Methanol as cooking fuel

  • Category
    Science & Technology
  • Published
    20th Dec, 2018


The NITI Aayog has prepared a comprehensive plan advocating adoption of methanol as the preferred cooking fuel in households as well as commercially.



It is an alternative fuel for internal combustion and engines, either in combination with gasoline or directly. It is less expensive to produce sustainably and is a less expensive way to reduce the carbon footprint. Recently, methanol fuel has been produced using renewable energy and carbon dioxide as a feedstock.

What is it- It is also known as methyl alcohol, it is colourless, light, and flammable liquid.

How it is made- It can be manufactured industrially, derived from coal, oil or biomass, wood, bagasse, grass, or agricultural wastes.

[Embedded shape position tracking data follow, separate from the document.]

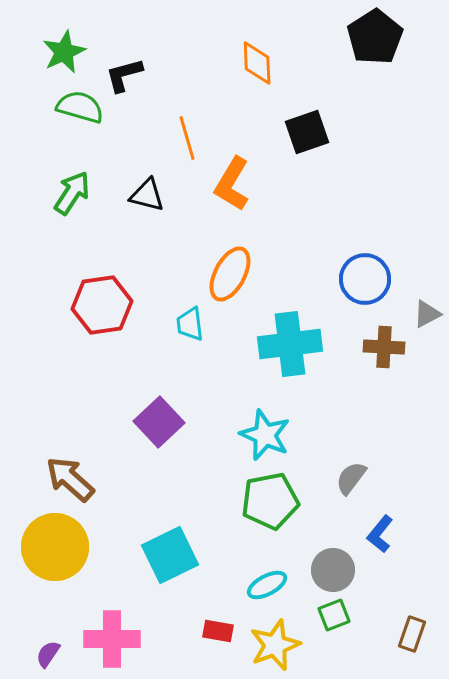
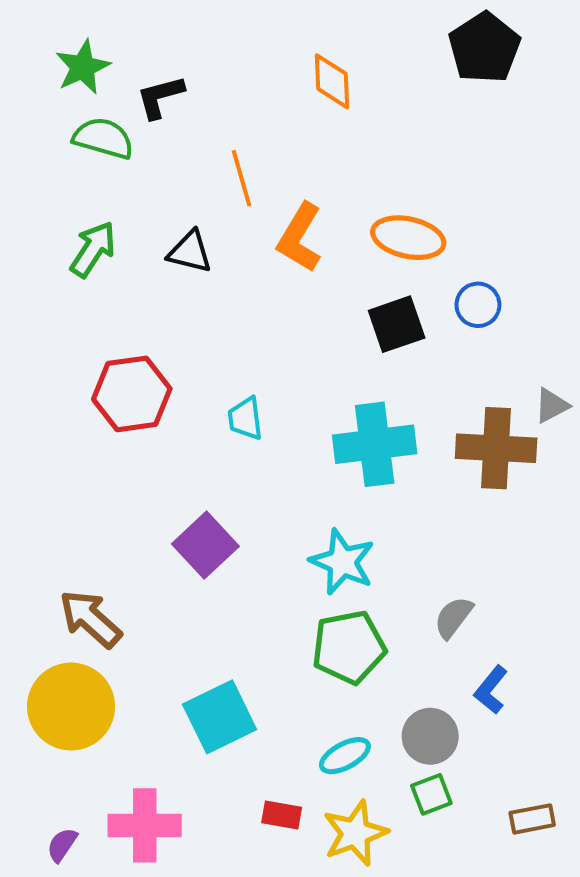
black square: (307, 132) -> (397, 324), moved
orange ellipse: (230, 274) -> (408, 238), moved, turned 74
blue circle: (365, 279) -> (478, 305), moved, size x0.7
brown cross: (384, 347) -> (496, 448), size x1.5
brown rectangle: (412, 634) -> (532, 819), turned 60

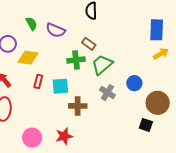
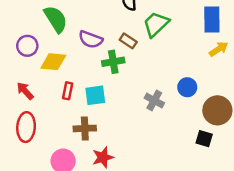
green semicircle: (31, 24) -> (56, 19), size x1.6
purple semicircle: (56, 30) -> (91, 39), moved
green trapezoid: (102, 65) -> (156, 24), moved
brown cross: (78, 106) -> (85, 128), moved

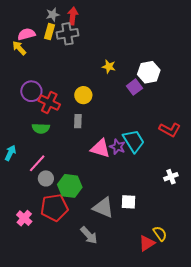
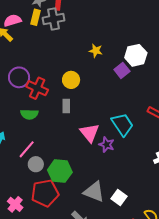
purple star: (117, 147) -> (107, 145), moved
pink triangle: (100, 148) -> (89, 133), turned 35
white square: (128, 202) -> (119, 197), moved, turned 35

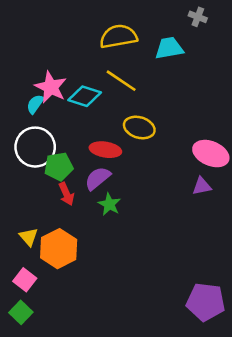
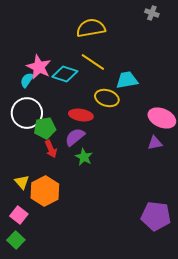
cyan trapezoid: (169, 48) -> (127, 80), moved
purple pentagon: (206, 302) -> (156, 216), moved

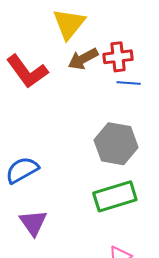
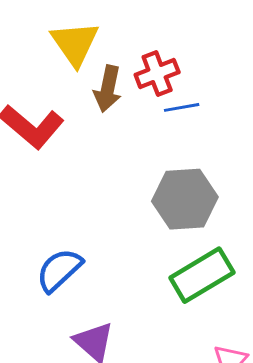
brown arrow: (83, 59) -> (108, 89), turned -36

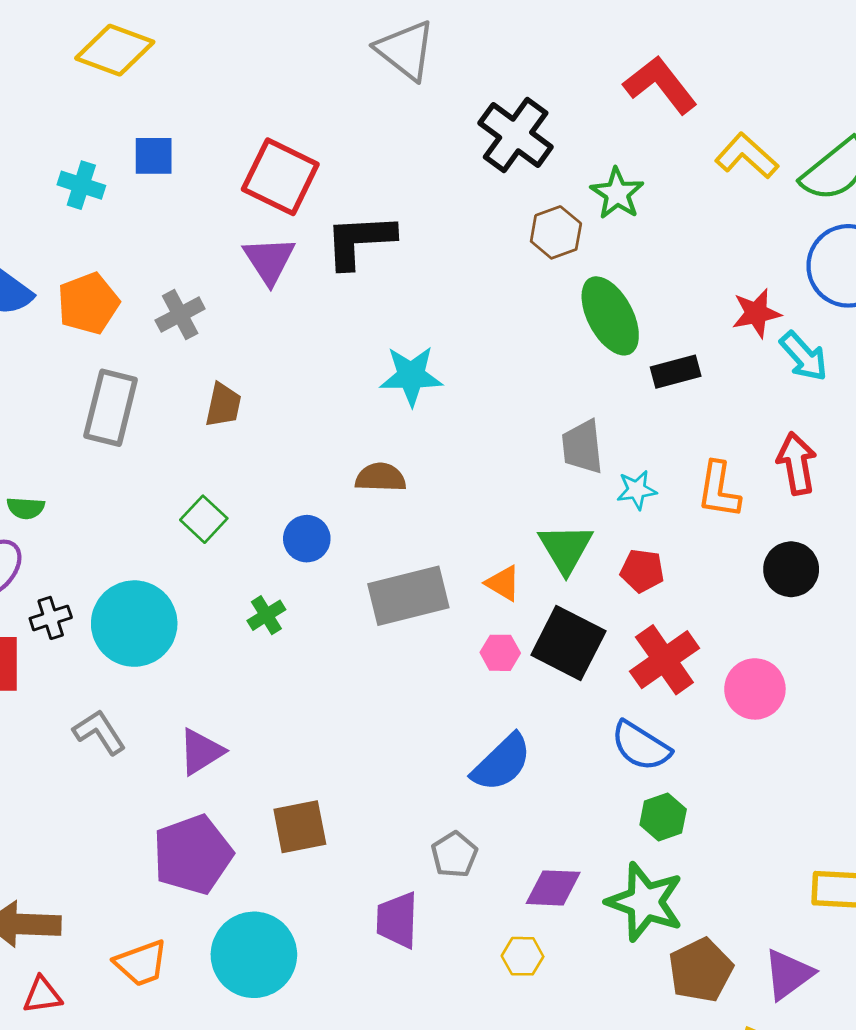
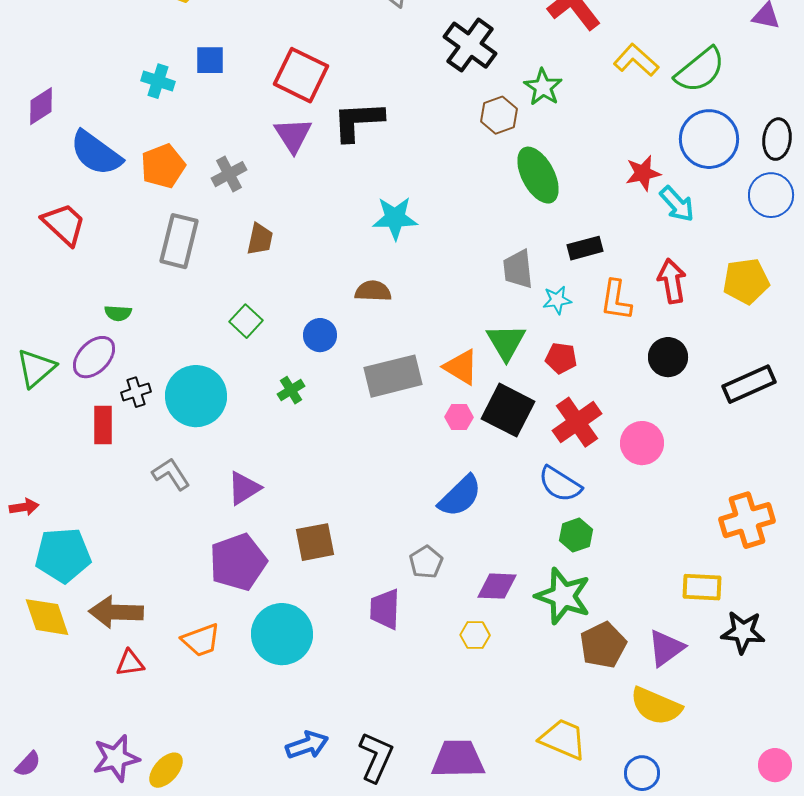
black rectangle: (676, 372) -> (585, 248), moved
orange triangle: (503, 583) -> (461, 367), size x1.4

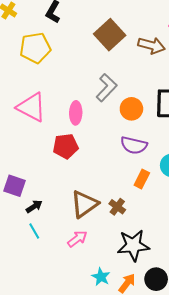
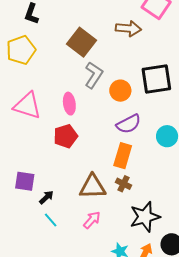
brown square: (110, 35) -> (81, 42), moved
purple semicircle: (134, 145) -> (129, 124), turned -30
orange rectangle: (142, 179) -> (123, 156), moved, size x1.4
brown triangle: (84, 204) -> (93, 187), turned 44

What are its uses- Antifreeze, solvent, and fuel

  • Pure methanol has been used in open wheel auto racing since the mid-1960s

Benefits of methanol

As fuel

  • Cheaper to produce compared to other fuels, safer than others because of low flammability, and wide variety of food stock can be used to produce methanol.
  • Use of methanol fuel reduces the exhaust emissions of certain hydrocarbon-related toxins such as benzene and 1,3 butadiene, and dramatically reduces long term groundwater pollution caused by fuel spills. Unlike benzene-family fuels, methanol will rapidly and non-toxically biodegrade with no long-term harm to the environment as long as it is sufficiently diluted.

As cooking fuel

  • It estimates that even partial use of methanol could help reduce India’s import bill $100 billion and pollution 40%. 
  • In terms of heat value, a 14-kg LPG cylinder is equivalent to about 20 kg of methanol. But estimates show methanol is 30% cheaper and saving on an equivalent quantity of LPG is expected to be Rs 350.
  • In contrast to the present cooking fuel, which is used in liquefied gas form, the methanol fuel will come in vapour form. Unlike LPG, which can explode if it combusts, the methanol canister will burn without explosion and will be safer. 

India’s LPG consumption stands at nearly 2 million tonnes per month and has been growing consistently in the past 56 months on the back of the government’s push for increasing access to LPG through the Pradhan Mantri Ujjwala Yojana. More than 70% of India’s demand is met through imports.